Due aspetti ulteriori devono essere considerati per concludere la panoramica su questo indice. Prima di tutto, l’alfa di Jensen è espresso in termini percentuali, quindi risulta di facile comprensione; in secondo luogo, il periodo che deve essere preso in considerazione ai fini del calcolo deve essere medio-lungo, altrimenti le informazioni fornite dall’indice potrebbero essere errate.

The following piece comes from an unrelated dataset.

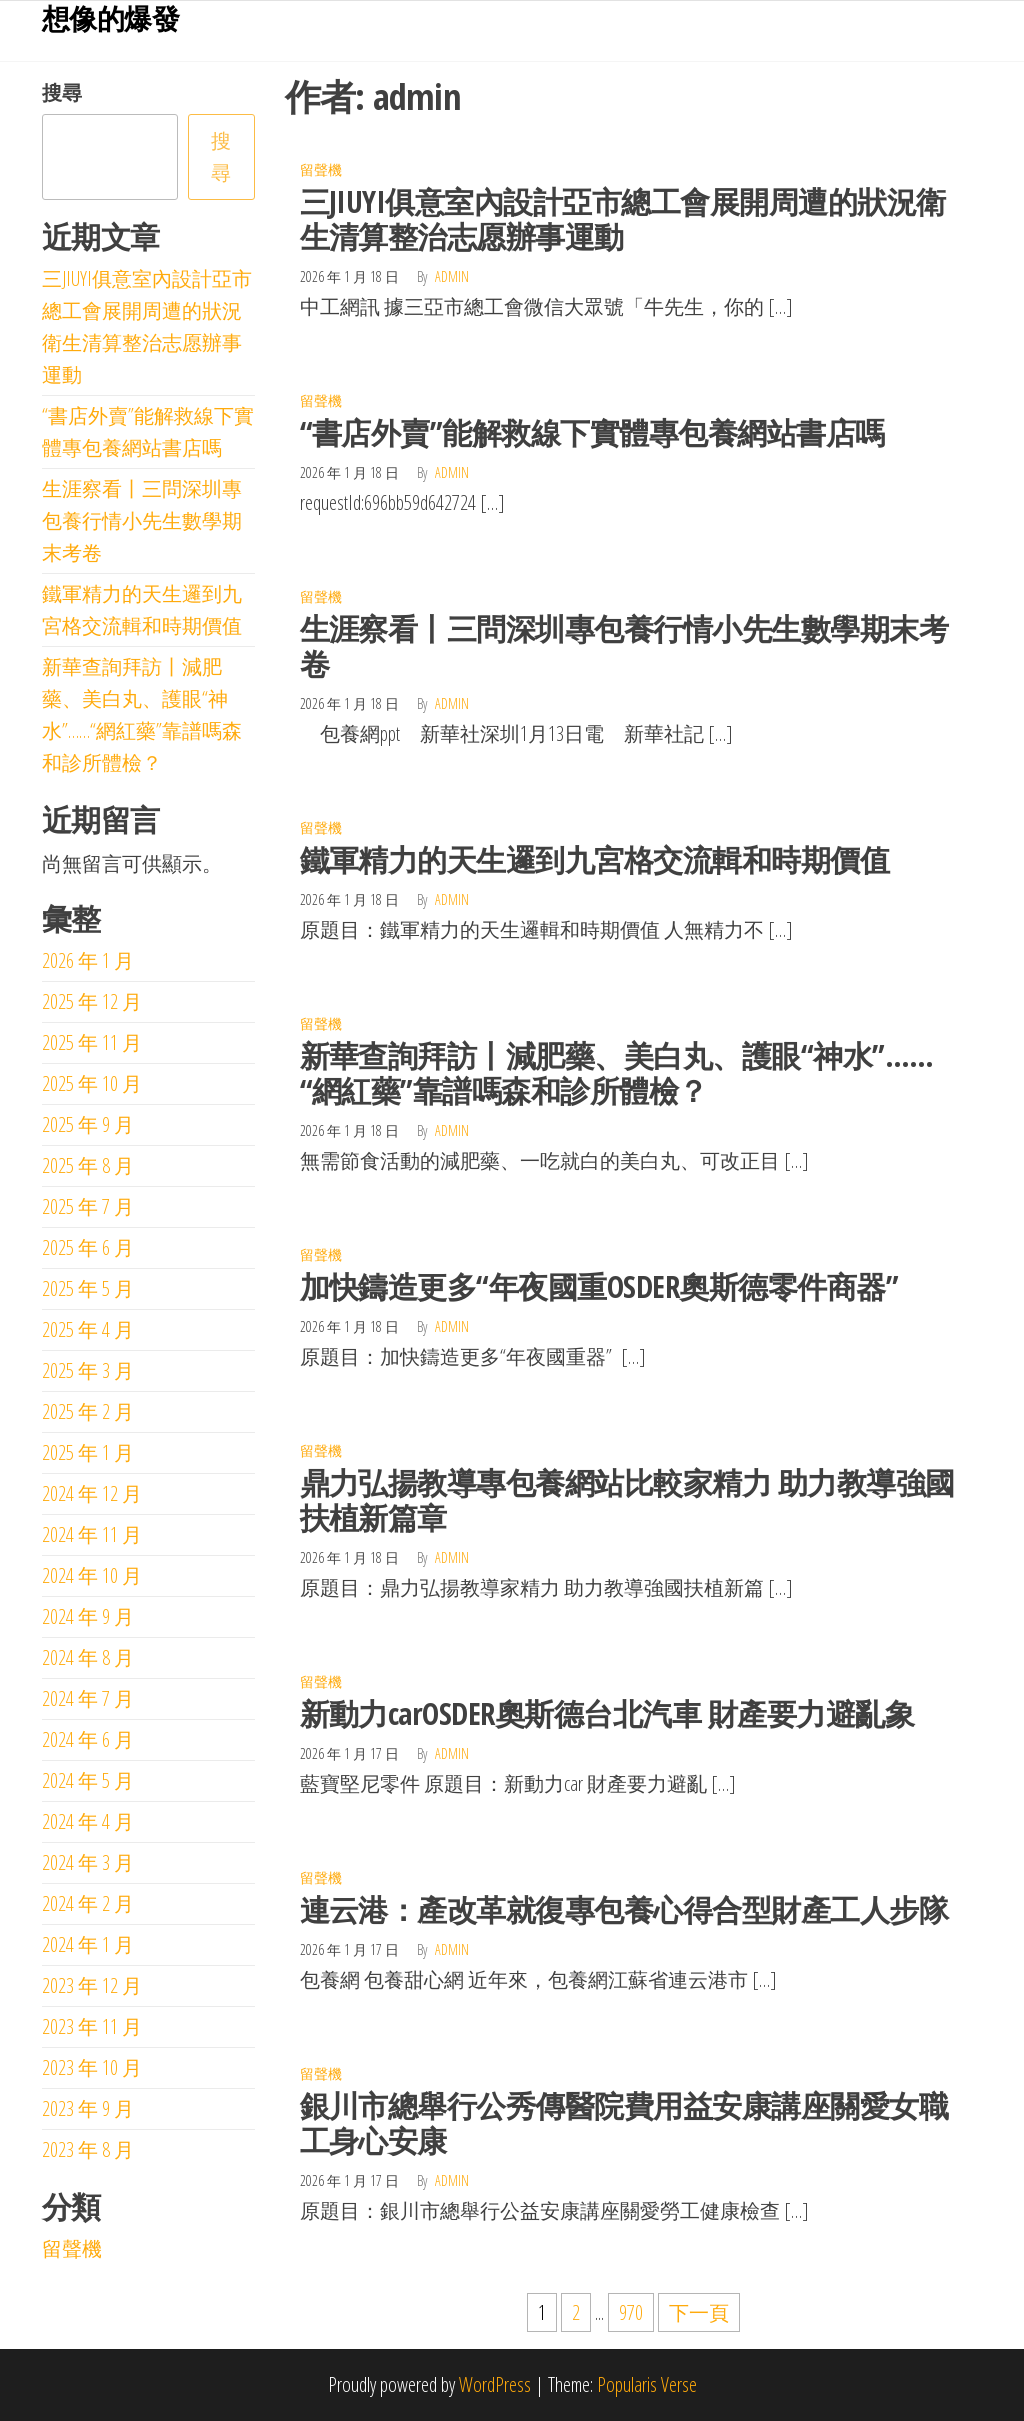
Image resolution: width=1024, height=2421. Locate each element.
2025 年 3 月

Le misure Risk Adjusted Performance descritte all’interno di questo paragrafo non esauriscono l’intero universo degli strumenti utilizzabili per il confronto delle performance tra fondi comuni d’investimento, ma risultano essere quelle maggiormente significative per l’obiettivo che tale elaborato si pone. Oltre al rendimento e al fattore di rischio, per giudicare la gestione del fondo è necessario prendere in considerazione anche altri fattori come l’andamento dei mercati finanziari e tutte le tipologie di costi presenti. Quando infatti un investitore si trova di fronte ad un rendimento di un fondo, non lo deve considerare sempre in termini assoluti, ma deve necessariamente confrontarlo con l'andamento dei mercati finanziari in cui opera e con i risultati dei fondi appartenenti alla stessa categoria e gestiti da diverse società; ed è proprio a questo proposito che sono stati elaborati e introdotti per obbligo di legge i "benchmark”.